== Your instructions ==
Throughout the listing that follows, find each line with the word "such" and copy it.
** Opening Given entries block **
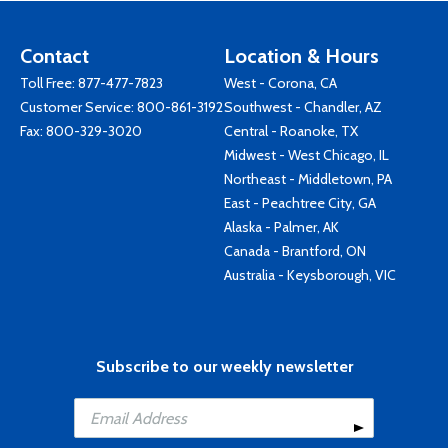
Contact
Location & Hours
Toll Free:
877-477-7823
West - Corona, CA
Customer Service:
800-861-3192
Southwest - Chandler, AZ
Fax: 800-329-3020
Central - Roanoke, TX
Midwest - West Chicago, IL
Northeast - Middletown, PA
East - Peachtree City, GA
Alaska - Palmer, AK
Canada - Brantford, ON
Australia - Keysborough, VIC
Subscribe to our weekly newsletter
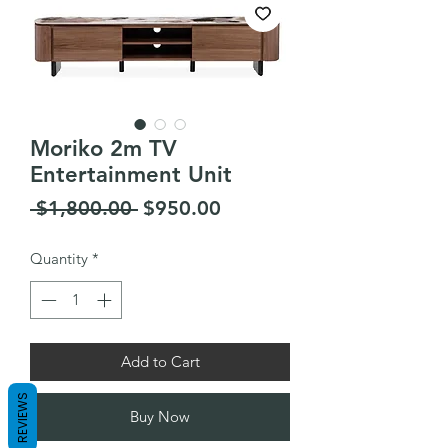
Moriko 2m TV
Entertainment Unit
Regular
Sale
 $1,800.00 
$950.00
Price
Price
Quantity
*
Add to Cart
REVIEWS
Buy Now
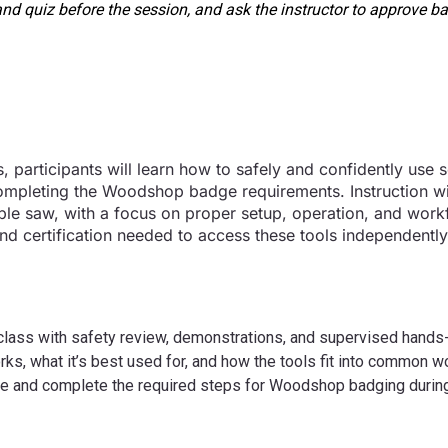
nd quiz before the session, and ask the instructor to approve ba
 participants will learn how to safely and confidently use s
pleting the Woodshop badge requirements. Instruction wi
table saw, with a focus on proper setup, operation, and work
s and certification needed to access these tools independent
 class with safety review, demonstrations, and supervised hands-o
s, what it’s best used for, and how the tools fit into common 
ine and complete the required steps for Woodshop badging durin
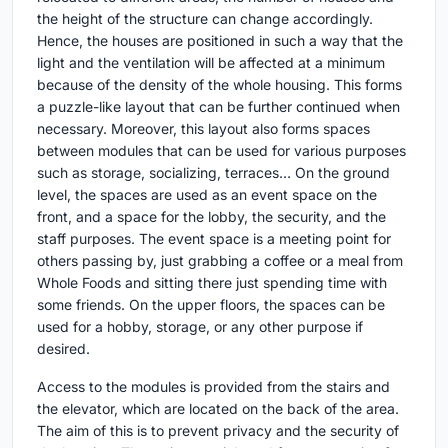
the height of the structure can change accordingly.
Hence, the houses are positioned in such a way that the
light and the ventilation will be affected at a minimum
because of the density of the whole housing. This forms
a puzzle-like layout that can be further continued when
necessary. Moreover, this layout also forms spaces
between modules that can be used for various purposes
such as storage, socializing, terraces… On the ground
level, the spaces are used as an event space on the
front, and a space for the lobby, the security, and the
staff purposes. The event space is a meeting point for
others passing by, just grabbing a coffee or a meal from
Whole Foods and sitting there just spending time with
some friends. On the upper floors, the spaces can be
used for a hobby, storage, or any other purpose if
desired.
Access to the modules is provided from the stairs and
the elevator, which are located on the back of the area.
The aim of this is to prevent privacy and the security of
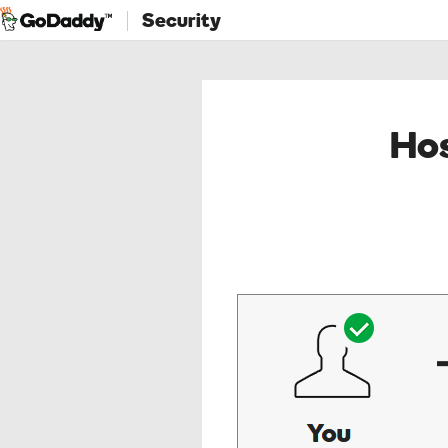
Security
Hos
** Closing Given entries block **
== Exercise result ==
Hence, the houses are positioned in such a way that the
such as storage, socializing, terraces… On the ground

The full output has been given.